EXERCISE INSTRUCTIONS: Below are the records; repeat exactly their lines between the line holding "称，日本坚持无核三原则，作为世界" and the line holding "sobre la información difundida el", inclusive, skipping the pictures.
☆ ☆ ☆ ☆
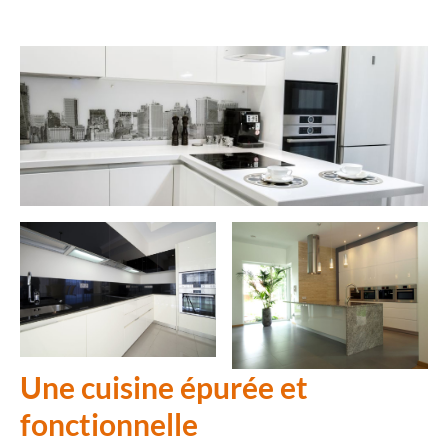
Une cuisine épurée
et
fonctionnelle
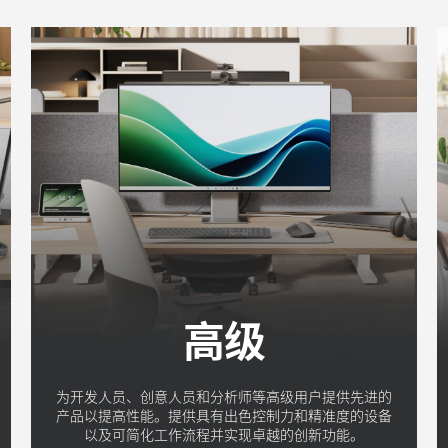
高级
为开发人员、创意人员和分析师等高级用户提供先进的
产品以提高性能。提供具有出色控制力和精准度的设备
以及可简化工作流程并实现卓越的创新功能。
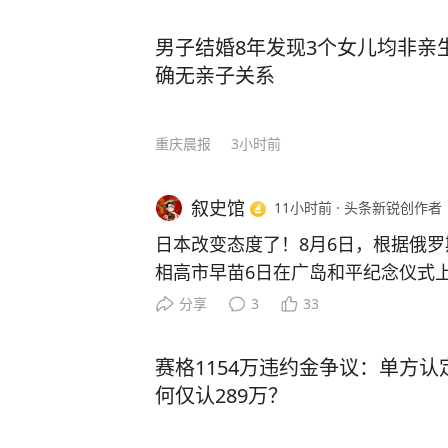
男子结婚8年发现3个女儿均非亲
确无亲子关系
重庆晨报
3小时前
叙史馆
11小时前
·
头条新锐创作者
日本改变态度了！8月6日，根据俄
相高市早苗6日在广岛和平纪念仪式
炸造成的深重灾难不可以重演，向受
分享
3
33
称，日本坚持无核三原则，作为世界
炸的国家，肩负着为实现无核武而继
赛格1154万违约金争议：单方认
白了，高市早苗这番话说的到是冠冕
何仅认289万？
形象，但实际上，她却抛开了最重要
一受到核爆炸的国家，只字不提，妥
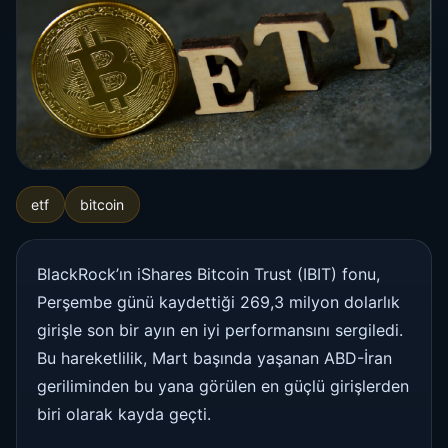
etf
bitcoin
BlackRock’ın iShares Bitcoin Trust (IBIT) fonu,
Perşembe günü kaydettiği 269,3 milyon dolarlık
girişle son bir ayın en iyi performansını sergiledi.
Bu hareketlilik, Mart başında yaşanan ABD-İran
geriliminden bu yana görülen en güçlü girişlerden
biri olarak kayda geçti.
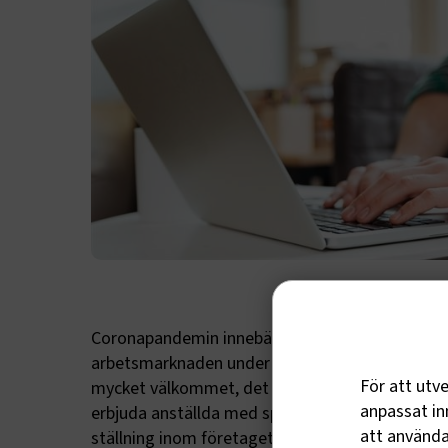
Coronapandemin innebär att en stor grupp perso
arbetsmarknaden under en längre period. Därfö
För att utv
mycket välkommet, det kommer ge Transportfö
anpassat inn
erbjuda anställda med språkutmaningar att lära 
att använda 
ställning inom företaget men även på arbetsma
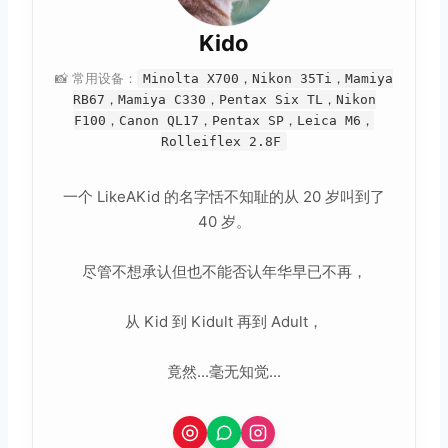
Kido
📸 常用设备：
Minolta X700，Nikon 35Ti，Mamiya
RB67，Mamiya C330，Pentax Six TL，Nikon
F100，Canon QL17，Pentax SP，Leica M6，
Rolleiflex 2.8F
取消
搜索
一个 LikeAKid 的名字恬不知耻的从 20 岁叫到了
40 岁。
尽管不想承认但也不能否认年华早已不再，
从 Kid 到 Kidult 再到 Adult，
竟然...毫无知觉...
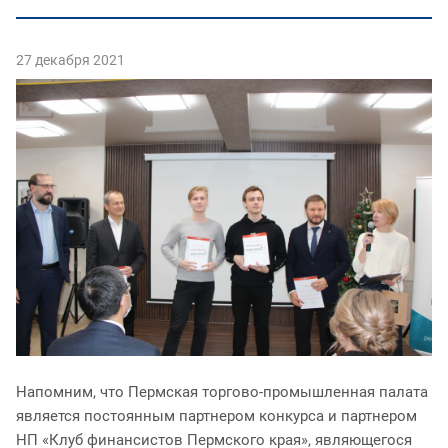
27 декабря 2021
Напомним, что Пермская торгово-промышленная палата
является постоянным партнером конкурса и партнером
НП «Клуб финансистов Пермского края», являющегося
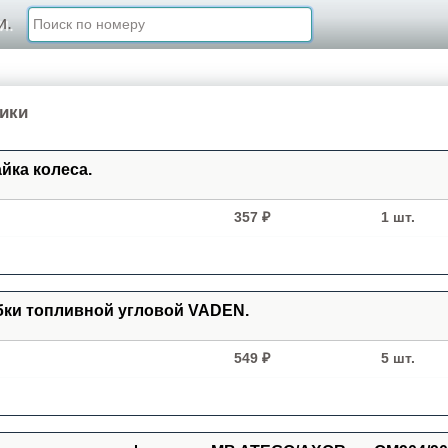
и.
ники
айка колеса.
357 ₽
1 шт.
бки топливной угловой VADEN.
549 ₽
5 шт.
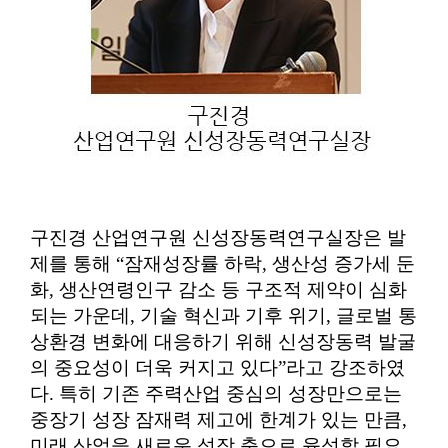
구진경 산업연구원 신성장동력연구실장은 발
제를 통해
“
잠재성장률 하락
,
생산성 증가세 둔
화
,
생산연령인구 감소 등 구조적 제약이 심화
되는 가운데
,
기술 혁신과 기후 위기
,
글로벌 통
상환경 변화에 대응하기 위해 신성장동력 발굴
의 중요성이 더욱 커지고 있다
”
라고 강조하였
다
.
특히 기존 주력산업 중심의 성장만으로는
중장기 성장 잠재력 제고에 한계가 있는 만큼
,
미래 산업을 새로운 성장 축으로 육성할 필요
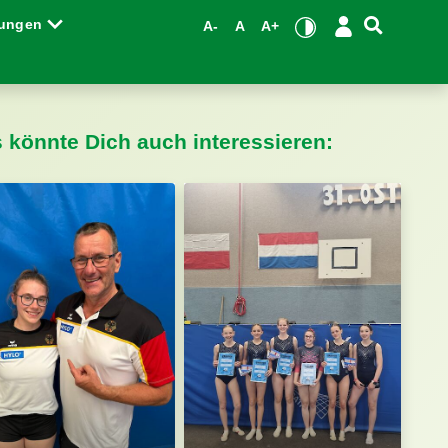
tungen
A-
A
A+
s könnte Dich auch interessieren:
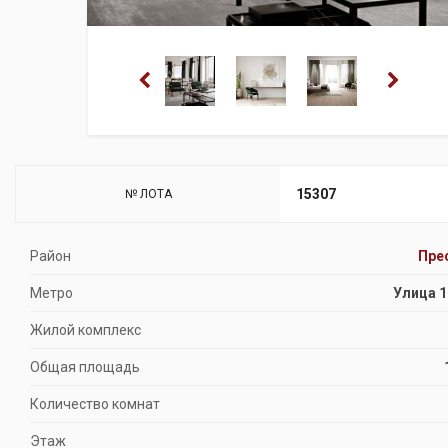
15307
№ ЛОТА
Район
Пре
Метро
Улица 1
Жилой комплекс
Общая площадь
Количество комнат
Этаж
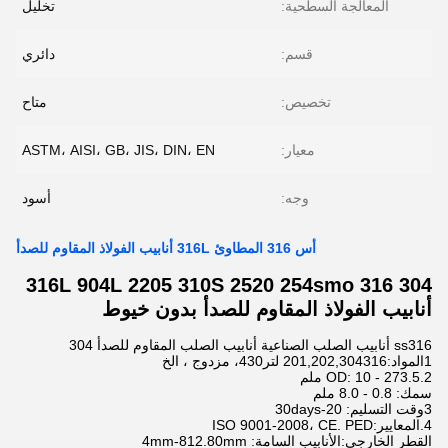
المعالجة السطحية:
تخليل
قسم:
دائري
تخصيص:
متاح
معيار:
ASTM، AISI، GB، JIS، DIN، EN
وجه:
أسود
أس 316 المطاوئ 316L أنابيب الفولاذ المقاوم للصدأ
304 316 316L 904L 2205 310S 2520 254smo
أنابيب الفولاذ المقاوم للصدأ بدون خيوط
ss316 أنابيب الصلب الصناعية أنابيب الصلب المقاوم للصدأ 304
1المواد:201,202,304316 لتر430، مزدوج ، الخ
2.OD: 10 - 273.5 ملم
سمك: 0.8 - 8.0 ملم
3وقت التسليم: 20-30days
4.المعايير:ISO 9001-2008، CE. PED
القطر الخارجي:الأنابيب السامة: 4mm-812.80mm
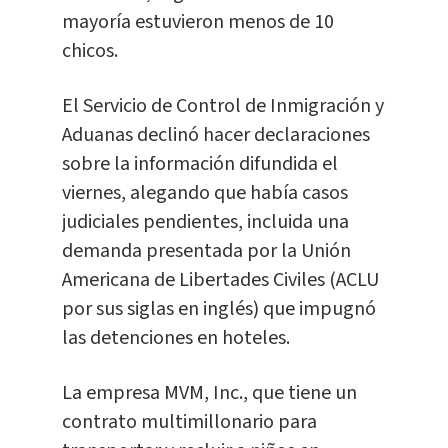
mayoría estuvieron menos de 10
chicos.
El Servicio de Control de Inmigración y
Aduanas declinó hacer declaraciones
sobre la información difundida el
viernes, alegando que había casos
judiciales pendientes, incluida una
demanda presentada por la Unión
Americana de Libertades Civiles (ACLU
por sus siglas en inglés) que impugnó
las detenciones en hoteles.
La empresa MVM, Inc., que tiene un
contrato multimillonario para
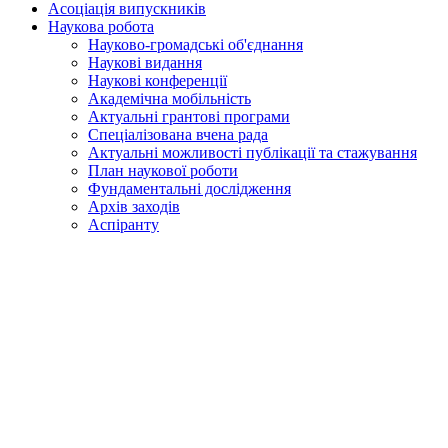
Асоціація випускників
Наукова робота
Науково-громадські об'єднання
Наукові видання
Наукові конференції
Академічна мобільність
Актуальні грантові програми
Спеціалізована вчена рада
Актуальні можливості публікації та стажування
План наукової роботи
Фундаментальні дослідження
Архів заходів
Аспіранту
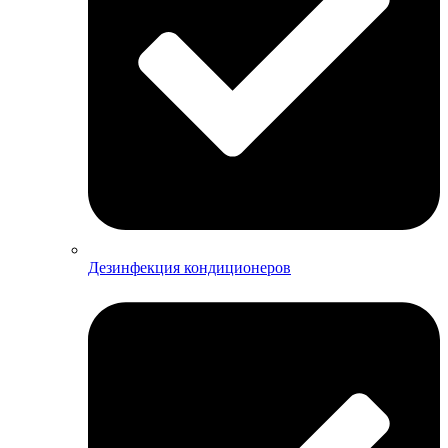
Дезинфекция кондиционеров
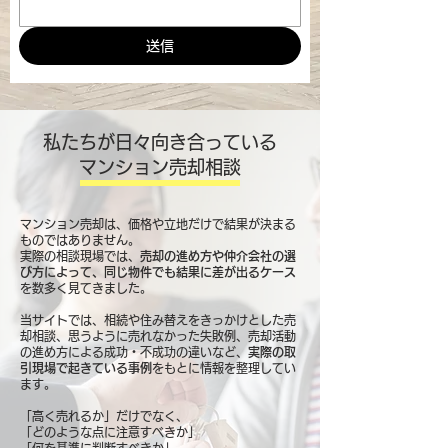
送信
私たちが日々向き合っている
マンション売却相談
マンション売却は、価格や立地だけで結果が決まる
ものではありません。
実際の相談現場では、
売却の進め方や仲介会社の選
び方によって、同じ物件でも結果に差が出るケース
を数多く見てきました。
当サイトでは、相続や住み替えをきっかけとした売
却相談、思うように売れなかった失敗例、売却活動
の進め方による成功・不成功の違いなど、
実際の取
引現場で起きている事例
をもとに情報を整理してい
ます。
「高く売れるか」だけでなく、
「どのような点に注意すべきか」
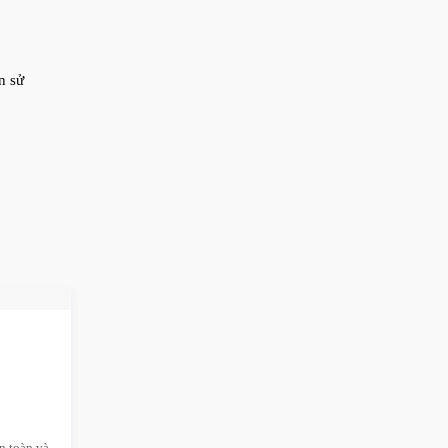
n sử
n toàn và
☆ ☆ ☆ ☆
EXPECTED ANSWER:
称，日本坚持无核三原则，作为世界
炸的国家，肩负着为实现无核武而继
赛格1154万违约金争议：单方认
白了，高市早苗这番话说的到是冠冕
何仅认289万？
形象，但实际上，她却抛开了最重要
一受到核爆炸的国家，只字不提，妥
etf
bitcoin
BlackRock’ın iShares Bitcoin Trust (IBIT) fonu,
Perşembe günü kaydettiği 269,3 milyon dolarlık
girişle son bir ayın en iyi performansını sergiledi.
Bu hareketlilik, Mart başında yaşanan ABD-İran
geriliminden bu yana görülen en güçlü girişlerden
biri olarak kayda geçti.
Coronapandemin innebär att en stor grupp perso
arbetsmarknaden under en längre period. Därfö
För att utv
mycket välkommet, det kommer ge Transportfö
anpassat inn
erbjuda anställda med språkutmaningar att lära 
att använda 
ställning inom företaget men även på arbetsma
Kido
📸 常用设备：
Minolta X700，Nikon 35Ti，Mamiya
RB67，Mamiya C330，Pentax Six TL，Nikon
F100，Canon QL17，Pentax SP，Leica M6，
Rolleiflex 2.8F
取消
搜索
一个 LikeAKid 的名字恬不知耻的从 20 岁叫到了
40 岁。
尽管不想承认但也不能否认年华早已不再，
从 Kid 到 Kidult 再到 Adult，
竟然...毫无知觉...
27 декабря 2021
Напомним, что Пермская торгово-промышленная палата
является постоянным партнером конкурса и партнером
НП «Клуб финансистов Пермского края», являющегося
и.
ники
айка колеса.
357 ₽
1 шт.
бки топливной угловой VADEN.
549 ₽
5 шт.
구진경 산업연구원 신성장동력연구실장은 발
제를 통해
“
잠재성장률 하락
,
생산성 증가세 둔
화
,
생산연령인구 감소 등 구조적 제약이 심화
되는 가운데
,
기술 혁신과 기후 위기
,
글로벌 통
상환경 변화에 대응하기 위해 신성장동력 발굴
의 중요성이 더욱 커지고 있다
”
라고 강조하였
다
.
특히 기존 주력산업 중심의 성장만으로는
중장기 성장 잠재력 제고에 한계가 있는 만큼
,
미래 산업을 새로운 성장 축으로 육성할 필요
tungen
A-
A
A+
s könnte Dich auch interessieren:
15307
№ ЛОТА
Район
Пре
Метро
Улица 1
Жилой комплекс
Общая площадь
Количество комнат
Этаж
المعالجة السطحية:
تخليل
قسم:
دائري
تخصيص:
متاح
معيار:
ASTM، AISI، GB، JIS، DIN، EN
وجه:
أسود
أس 316 المطاوئ 316L أنابيب الفولاذ المقاوم للصدأ
304 316 316L 904L 2205 310S 2520 254smo
أنابيب الفولاذ المقاوم للصدأ بدون خيوط
ss316 أنابيب الصلب الصناعية أنابيب الصلب المقاوم للصدأ 304
1المواد:201,202,304316 لتر430، مزدوج ، الخ
2.OD: 10 - 273.5 ملم
سمك: 0.8 - 8.0 ملم
3وقت التسليم: 20-30days
4.المعايير:ISO 9001-2008، CE. PED
القطر الخارجي:الأنابيب السامة: 4mm-812.80mm
mayoría estuvieron menos de 10
chicos.
El Servicio de Control de Inmigración y
Aduanas declinó hacer declaraciones
sobre la información difundida el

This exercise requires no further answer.